I sensed that I was beginning to lose the subject of my coniferous proselytism, so I changed tactics.

Chamaecyparis obtusa 'Golden Sprite'

Chamaecyparis obtusa 'Golden Sprite' is an excellent choice for the rock garden, containers on the deck or patio, or in miniature theme gardens.

“I’ll bet your wife loves growing flowers in her garden, right?” He offered a slight nod and I continued, “She loves all that color during the spring and summer, and then I’ll bet you both look forward to dealing with all the dead brown debris in the late fall and winter as all those pretty flowers wither and die leaving you an unsightly yard with quite a lot of work to do to clean up that mess!”

“Huh – yeah, right!”

Picea pungens 'Lundeby's Dwarf'

Picea pungens 'Lundeby's Dwarf' is a tremendous dwarf blue conifer that will provide year-round color and never require pruning to maintain its small form.

“With dwarf and miniature conifers, you can enjoy all kinds of color and texture in your garden with almost no maintenance whatsoever. No pruning, no deadheading to encourage more flowers, no constant fertilizing to encourage more growth and blooms, and once established in your garden, very little additional irrigation. In fact, if you reduce your lawn to a few paths meandering through beds of conifers, your workload will drop and your water usage will plummet.”

“So, a conifer garden could actually save me money?”

The hook was set, now all I had to do is reel him in. In mere moments he was called to the counter and that was the last I saw of my new convert.
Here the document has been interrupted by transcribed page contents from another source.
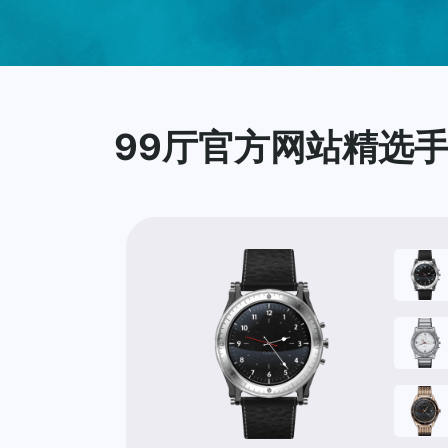
99厅官方网站精选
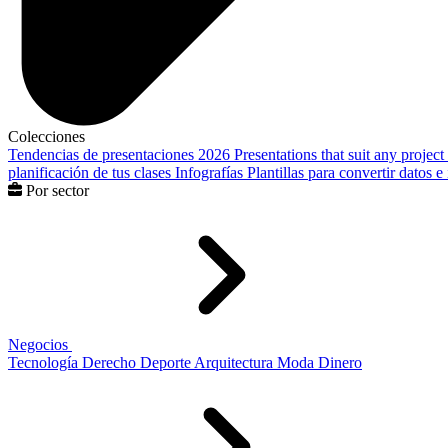
Colecciones
Tendencias de presentaciones 2026
Presentations that suit any project
planificación de tus clases
Infografías
Plantillas para convertir datos 
Por sector
Negocios
Tecnología
Derecho
Deporte
Arquitectura
Moda
Dinero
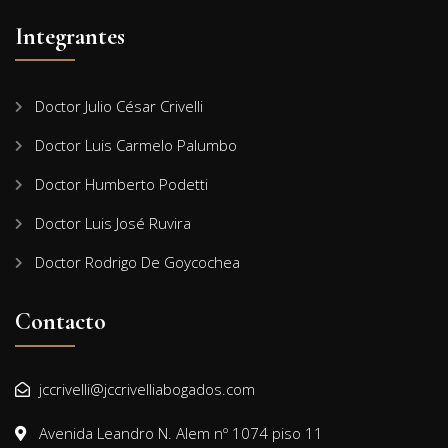
Integrantes
Doctor Julio César Crivelli
Doctor Luis Carmelo Palumbo
Doctor Humberto Podetti
Doctor Luis José Ruvira
Doctor Rodrigo De Goycochea
Contacto
jccrivelli@jccrivelliabogados.com
Avenida Leandro N. Alem nº 1074 piso 11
A conifer lover’s work is never done.

Ed-
Conifer Lover

Golden autumn glow

If I were to wager a guess as to what color is the most striking  – the most eye-catching color of autumn, I would have to say it would be the bright scarlet, oranges and reds of the majority of trees in my local area. Having said that, today I want to point out some extraordinary fall-foliage plants whose primary color is yellow.
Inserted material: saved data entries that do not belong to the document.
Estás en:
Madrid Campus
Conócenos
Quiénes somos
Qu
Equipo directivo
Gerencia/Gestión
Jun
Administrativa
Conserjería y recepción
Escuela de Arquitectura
Cerciciphyllum japonicum 'Morioka Weeping'

This Cerciciphyllum japonicum 'Morioka Weeping' begins to glow in the early morning sun.

One of the first plants to catch my eye this morning, just as the sun was beginning to peak up over the distant hills was Cercidiphyllum japonicum ‘Morioka Weeping’. This deciduous, broad-leaved tree is covered with roundish, almost heart-shaped leaves. Right now, these normally green leaves are turning a deliciously warm shade of yellow with a hint of orange. I noticed yesterday how nicely the tree was coloring up, but this morning, as it was hit with that low sunrise, the tree began to glow in a spectacular way. Most of the garden remained in the darkness of early morning, hint of frost on the edges of my conifers, but this wonderful pendulous tree was lit up and beckoning to the other plants, “Wake up, it’s a beautiful day!”
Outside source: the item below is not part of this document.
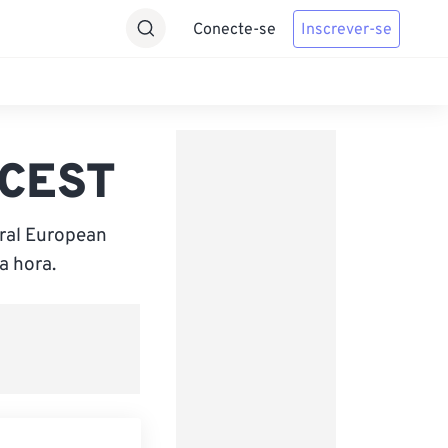
Conecte-se
Inscrever-se
 CEST
tral European
a hora.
Metasequoia glyptostroboides 'Gold Rush'

Metasequoia glyptostroboides 'Gold Rush' provides a stunning golden-yellow color from spring through fall

I finished my breakfast and continued to watch the show outside my picture window as the bright autumn sunrise steadily climbed and shot its spotlight on another golden deciduous tree – this time, a conifer. Metasequoia glyptostroboides ‘Gold Rush’ is a dazzling golden conifer all year-round. It’s new growth emerges a soft yet very bright yellow and seems to become more intensely bright as the season progresses. Finally, with the cooler temperatures that autumn bring, the bright yellow foliage begins to exhibit a hint of red which gives the long branchlets and overall golden hue. Again, this color continues to intensify until all of the foliage drops to the ground, creating quite a colorful carpet of gold beneath the then, bare framework of the Golden Dawn Redwood.

Soon, my Larix, Taxodium and  Pseudolarix will also turn their assorted shades of golden-yellow and drop their needles in anticipation of our coming winter months. I look forward to the intense shots of color those deciduous conifers will provide while making way for more late season sunlight to fall into my garden with the absence of their foliar screens.